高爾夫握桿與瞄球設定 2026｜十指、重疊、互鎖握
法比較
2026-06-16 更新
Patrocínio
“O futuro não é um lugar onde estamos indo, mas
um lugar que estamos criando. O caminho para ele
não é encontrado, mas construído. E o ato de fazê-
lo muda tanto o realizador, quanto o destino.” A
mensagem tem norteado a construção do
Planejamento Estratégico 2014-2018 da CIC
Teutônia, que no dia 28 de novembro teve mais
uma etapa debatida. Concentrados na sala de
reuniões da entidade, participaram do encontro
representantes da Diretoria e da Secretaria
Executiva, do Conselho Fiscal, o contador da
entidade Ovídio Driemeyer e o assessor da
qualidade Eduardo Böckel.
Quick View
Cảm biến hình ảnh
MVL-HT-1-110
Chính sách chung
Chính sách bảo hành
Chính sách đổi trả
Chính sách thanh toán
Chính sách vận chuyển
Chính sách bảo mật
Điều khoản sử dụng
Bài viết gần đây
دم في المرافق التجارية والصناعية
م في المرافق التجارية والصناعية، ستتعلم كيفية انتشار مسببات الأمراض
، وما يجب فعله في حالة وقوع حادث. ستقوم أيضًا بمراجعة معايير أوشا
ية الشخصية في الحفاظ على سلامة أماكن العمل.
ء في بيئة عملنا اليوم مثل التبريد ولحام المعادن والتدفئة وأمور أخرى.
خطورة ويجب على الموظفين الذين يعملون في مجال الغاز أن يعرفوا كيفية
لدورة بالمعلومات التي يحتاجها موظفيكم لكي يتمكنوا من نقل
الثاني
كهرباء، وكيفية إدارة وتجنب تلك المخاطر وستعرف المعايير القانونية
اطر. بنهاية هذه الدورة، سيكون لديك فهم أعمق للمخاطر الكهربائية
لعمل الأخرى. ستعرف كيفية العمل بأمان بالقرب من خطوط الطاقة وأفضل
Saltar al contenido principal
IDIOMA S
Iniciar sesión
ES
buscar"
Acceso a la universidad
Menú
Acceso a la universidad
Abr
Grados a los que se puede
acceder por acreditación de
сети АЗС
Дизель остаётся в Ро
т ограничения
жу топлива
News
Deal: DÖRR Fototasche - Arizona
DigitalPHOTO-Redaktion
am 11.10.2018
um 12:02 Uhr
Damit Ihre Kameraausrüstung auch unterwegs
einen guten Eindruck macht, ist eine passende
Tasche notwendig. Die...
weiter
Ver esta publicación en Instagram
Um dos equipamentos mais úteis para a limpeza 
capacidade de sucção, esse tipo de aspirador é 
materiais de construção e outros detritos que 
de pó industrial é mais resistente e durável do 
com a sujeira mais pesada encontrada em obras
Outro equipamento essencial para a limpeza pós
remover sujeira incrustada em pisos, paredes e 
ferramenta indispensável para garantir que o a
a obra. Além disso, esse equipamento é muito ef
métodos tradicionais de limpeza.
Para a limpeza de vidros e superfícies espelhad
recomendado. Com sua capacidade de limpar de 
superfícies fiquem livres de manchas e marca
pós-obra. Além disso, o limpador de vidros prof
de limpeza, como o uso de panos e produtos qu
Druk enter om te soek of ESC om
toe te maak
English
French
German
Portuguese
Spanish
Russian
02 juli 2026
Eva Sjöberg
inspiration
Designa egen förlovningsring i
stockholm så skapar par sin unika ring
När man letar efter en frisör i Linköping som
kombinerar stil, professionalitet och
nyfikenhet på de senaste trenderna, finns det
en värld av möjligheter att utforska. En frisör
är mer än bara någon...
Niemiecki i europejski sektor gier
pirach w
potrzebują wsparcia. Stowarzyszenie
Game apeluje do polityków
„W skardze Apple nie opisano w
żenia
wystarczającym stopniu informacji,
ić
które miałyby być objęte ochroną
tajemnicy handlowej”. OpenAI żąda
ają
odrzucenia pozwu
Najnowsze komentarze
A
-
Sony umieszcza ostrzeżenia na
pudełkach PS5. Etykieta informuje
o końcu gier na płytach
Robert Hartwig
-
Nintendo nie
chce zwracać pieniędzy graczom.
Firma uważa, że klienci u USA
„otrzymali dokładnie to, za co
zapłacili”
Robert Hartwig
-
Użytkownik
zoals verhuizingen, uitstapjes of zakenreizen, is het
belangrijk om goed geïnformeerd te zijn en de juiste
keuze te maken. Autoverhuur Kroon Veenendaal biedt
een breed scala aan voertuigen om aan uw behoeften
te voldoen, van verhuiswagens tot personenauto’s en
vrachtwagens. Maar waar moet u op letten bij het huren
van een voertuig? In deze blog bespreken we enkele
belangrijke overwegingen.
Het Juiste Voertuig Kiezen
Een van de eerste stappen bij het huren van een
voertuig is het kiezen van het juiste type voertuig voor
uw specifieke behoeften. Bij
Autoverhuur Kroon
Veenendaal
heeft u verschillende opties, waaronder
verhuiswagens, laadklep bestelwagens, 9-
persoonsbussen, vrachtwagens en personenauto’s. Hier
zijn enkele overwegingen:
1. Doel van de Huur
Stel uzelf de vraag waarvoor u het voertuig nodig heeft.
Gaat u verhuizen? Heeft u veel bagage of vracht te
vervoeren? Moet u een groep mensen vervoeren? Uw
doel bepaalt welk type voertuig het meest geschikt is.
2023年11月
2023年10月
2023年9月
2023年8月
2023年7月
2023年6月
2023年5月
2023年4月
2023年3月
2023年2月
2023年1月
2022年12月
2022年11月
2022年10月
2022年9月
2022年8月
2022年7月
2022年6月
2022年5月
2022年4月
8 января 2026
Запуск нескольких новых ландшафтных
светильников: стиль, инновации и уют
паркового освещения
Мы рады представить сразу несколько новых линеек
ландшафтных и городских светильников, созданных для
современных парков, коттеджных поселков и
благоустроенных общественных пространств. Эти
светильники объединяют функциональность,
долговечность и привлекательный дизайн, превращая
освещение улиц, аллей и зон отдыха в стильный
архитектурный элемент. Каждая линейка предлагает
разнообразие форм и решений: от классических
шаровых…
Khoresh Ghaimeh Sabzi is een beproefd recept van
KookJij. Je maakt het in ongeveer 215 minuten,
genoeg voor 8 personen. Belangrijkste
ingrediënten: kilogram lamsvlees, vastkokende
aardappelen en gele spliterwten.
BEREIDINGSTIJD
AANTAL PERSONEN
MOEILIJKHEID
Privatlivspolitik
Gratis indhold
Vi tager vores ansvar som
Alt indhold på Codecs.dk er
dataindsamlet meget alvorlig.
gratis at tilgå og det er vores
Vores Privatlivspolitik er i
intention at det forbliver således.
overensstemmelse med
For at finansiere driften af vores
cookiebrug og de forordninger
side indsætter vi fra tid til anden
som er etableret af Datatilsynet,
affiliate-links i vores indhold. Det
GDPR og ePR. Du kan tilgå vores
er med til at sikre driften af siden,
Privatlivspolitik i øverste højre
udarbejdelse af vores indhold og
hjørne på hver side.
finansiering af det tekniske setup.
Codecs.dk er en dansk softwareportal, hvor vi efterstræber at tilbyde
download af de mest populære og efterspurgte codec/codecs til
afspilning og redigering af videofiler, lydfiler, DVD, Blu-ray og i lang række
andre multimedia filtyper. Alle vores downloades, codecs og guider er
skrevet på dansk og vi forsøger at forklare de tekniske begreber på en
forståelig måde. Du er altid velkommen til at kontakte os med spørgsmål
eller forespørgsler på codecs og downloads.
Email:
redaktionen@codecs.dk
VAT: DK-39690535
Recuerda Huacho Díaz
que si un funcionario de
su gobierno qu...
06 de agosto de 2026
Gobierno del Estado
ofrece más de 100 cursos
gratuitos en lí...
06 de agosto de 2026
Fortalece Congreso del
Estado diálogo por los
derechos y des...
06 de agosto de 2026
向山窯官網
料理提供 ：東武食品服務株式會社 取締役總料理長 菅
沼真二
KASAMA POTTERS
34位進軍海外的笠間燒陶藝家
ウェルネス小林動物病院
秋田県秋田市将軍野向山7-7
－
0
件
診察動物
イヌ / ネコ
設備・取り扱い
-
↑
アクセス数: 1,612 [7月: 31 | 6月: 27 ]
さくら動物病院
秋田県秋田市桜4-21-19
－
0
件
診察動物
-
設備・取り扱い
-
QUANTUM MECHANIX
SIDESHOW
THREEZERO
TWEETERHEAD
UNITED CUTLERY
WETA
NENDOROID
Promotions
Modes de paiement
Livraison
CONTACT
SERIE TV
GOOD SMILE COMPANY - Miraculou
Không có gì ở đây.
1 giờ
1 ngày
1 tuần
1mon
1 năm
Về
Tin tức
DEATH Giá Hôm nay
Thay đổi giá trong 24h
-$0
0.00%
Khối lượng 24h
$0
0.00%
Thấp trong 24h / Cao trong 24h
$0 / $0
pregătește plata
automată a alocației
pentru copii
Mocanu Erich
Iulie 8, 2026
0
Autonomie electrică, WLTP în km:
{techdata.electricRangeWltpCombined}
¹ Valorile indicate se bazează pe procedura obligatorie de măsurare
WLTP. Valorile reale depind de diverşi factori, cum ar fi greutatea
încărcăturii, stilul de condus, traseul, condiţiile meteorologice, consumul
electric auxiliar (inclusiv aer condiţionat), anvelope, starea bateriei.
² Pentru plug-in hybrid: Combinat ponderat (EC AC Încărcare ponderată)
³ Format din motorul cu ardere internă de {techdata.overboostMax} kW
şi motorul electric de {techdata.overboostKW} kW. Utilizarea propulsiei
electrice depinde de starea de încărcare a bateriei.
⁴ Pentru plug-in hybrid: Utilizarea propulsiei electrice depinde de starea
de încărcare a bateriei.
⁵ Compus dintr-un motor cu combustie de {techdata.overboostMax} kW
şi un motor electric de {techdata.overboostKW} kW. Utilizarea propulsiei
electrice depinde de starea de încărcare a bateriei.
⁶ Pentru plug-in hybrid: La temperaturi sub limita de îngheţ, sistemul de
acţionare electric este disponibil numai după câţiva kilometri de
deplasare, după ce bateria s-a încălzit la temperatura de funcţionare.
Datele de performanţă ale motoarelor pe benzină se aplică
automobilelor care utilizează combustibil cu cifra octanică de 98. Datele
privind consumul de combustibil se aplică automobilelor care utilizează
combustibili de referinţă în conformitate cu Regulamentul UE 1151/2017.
=======
#### Try it
Exactly those lines that run from the start of the listing to the line containing "ferramenta indispensável para" should be output, and no others.

#### Answer section
高爾夫握桿與瞄球設定 2026｜十指、重疊、互鎖握
法比較
2026-06-16 更新
Patrocínio
“O futuro não é um lugar onde estamos indo, mas
um lugar que estamos criando. O caminho para ele
não é encontrado, mas construído. E o ato de fazê-
lo muda tanto o realizador, quanto o destino.” A
mensagem tem norteado a construção do
Planejamento Estratégico 2014-2018 da CIC
Teutônia, que no dia 28 de novembro teve mais
uma etapa debatida. Concentrados na sala de
reuniões da entidade, participaram do encontro
representantes da Diretoria e da Secretaria
Executiva, do Conselho Fiscal, o contador da
entidade Ovídio Driemeyer e o assessor da
qualidade Eduardo Böckel.
Quick View
Cảm biến hình ảnh
MVL-HT-1-110
Chính sách chung
Chính sách bảo hành
Chính sách đổi trả
Chính sách thanh toán
Chính sách vận chuyển
Chính sách bảo mật
Điều khoản sử dụng
Bài viết gần đây
دم في المرافق التجارية والصناعية
م في المرافق التجارية والصناعية، ستتعلم كيفية انتشار مسببات الأمراض
، وما يجب فعله في حالة وقوع حادث. ستقوم أيضًا بمراجعة معايير أوشا
ية الشخصية في الحفاظ على سلامة أماكن العمل.
ء في بيئة عملنا اليوم مثل التبريد ولحام المعادن والتدفئة وأمور أخرى.
خطورة ويجب على الموظفين الذين يعملون في مجال الغاز أن يعرفوا كيفية
لدورة بالمعلومات التي يحتاجها موظفيكم لكي يتمكنوا من نقل
الثاني
كهرباء، وكيفية إدارة وتجنب تلك المخاطر وستعرف المعايير القانونية
اطر. بنهاية هذه الدورة، سيكون لديك فهم أعمق للمخاطر الكهربائية
لعمل الأخرى. ستعرف كيفية العمل بأمان بالقرب من خطوط الطاقة وأفضل
Saltar al contenido principal
IDIOMA S
Iniciar sesión
ES
buscar"
Acceso a la universidad
Menú
Acceso a la universidad
Abr
Grados a los que se puede
acceder por acreditación de
сети АЗС
Дизель остаётся в Ро
т ограничения
жу топлива
News
Deal: DÖRR Fototasche - Arizona
DigitalPHOTO-Redaktion
am 11.10.2018
um 12:02 Uhr
Damit Ihre Kameraausrüstung auch unterwegs
einen guten Eindruck macht, ist eine passende
Tasche notwendig. Die...
weiter
Ver esta publicación en Instagram
Um dos equipamentos mais úteis para a limpeza 
capacidade de sucção, esse tipo de aspirador é 
materiais de construção e outros detritos que 
de pó industrial é mais resistente e durável do 
com a sujeira mais pesada encontrada em obras
Outro equipamento essencial para a limpeza pós
remover sujeira incrustada em pisos, paredes e 
ferramenta indispensável para garantir que o a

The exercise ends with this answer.